It’s Unity – Part 01 [Game Development #2]

– Unity comes with documentation – you can use that for various purposes – and get help when you find yourself stuck.

– A standard Unity scene – which can be considered a level comes with two default assets: a first person camera and a directional light along with the standard skybox.

– One step to do is to play around with the engine – get to know its sections and add a few game objects and try to manipulate them – it will help you know the functionalities for starting designing the level.

– If you are gonna use tiles to make a standard floor for example and then fill the level with other game objects, it is recommended to use snap settings in order to properly align objects on all axes.

– Things to remember from the start: in the Hierarchy window you will get a list of all the objects you currently have inside your level – the Scene is where you can actively create levels – the Game is the emulator for what you’ve just implemented – so you can instantly play your game and see its behavior – the Inspector is where you can edit asset settings and not only – the Project will display physical files and folders from your project and – the Console will let you know which error the compiler has met upon trying to run the game – so that you can easily fix things.

Screenshot (39)

– It is relatively easy to create animations in Unity – for my Morbus Obscura game I thought of animating multiple objects in order to create the atmosphere that I desire for the game. I just got a very interesting idea only by seeing the animation tab among my panels.

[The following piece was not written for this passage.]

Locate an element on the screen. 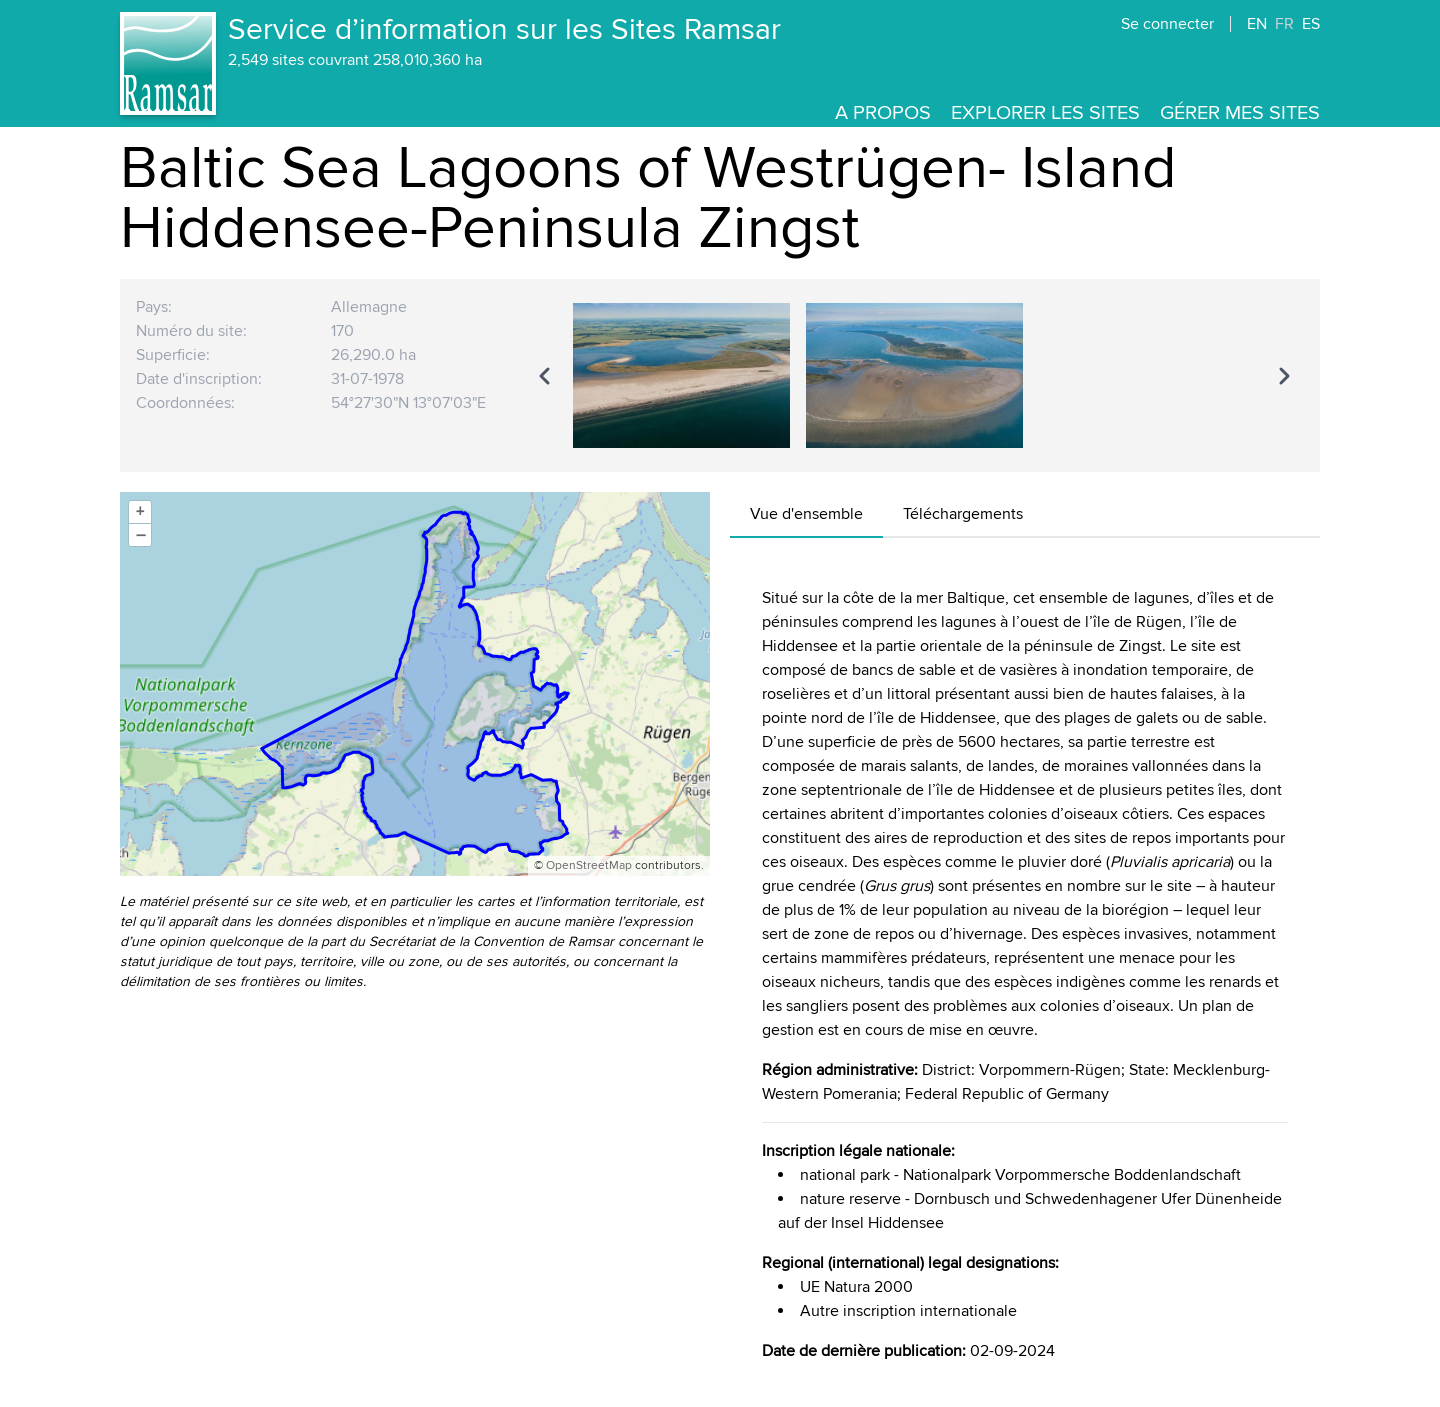  Service d’information sur les Sites Ramsar is located at coordinates (504, 30).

– In Build Settings you can switch the platform for which you want to develop your game – however – you should know from the start on which platform you want your game to be playable; switching platforms at a later time might take a while and errors might occur, so pay attention to this.

– You should play around with the items in the inspector. Add a few game objects and interact with their settings. You will discover new ways of how you want your game to look – and you will get new ideas for its design.

– For creating atmosphere – lights and shadows are essential. When you first generate a standard scene – you will get the default directional light. Add objects and play around with how shadows can be manipulated. Add in some extra lights and combine their shades and colors. At the end of this – you will get something visually unique and get the game look like you want it to appear.

– When using lights – you might want to use soft shadows for a better atmospheric result.

– Importing is pretty easy in Unity – you can use the import buttons or you just drag and drop files and also folders unto the project section. Instantly you will have new assets, scripts, textures and other game elements. Importing from the asset store will create new sub-folders into your project structure.

– Dragging and dropping a certain texture upon a game object will generate a material element. These are in fact the ones which can be visually determined when we interact with a certain object. You can add a normal map by duplicating the texture, changing the texture type and applying this texture to the material. This will give a more visual depth to the object – you can make rocks for example look more realistic, floors and dungeons can have normal maps combined with various shades of lights to really induce the player into an abnormal situation. You can see how the normal map works by tempering each aspect in the inspector panel. You will generate unique textures for your level in this manner – your game will get a unique vibe.

– You can resize an object with a certain texture applied – and you will notice that the texture will be also resized – not looking quite great. In this case you can apply tilling to the material and split the entire surface into smaller tiles of the same texture. In this manner you can quickly construct larger portions of the level and have it looking polished from the first step.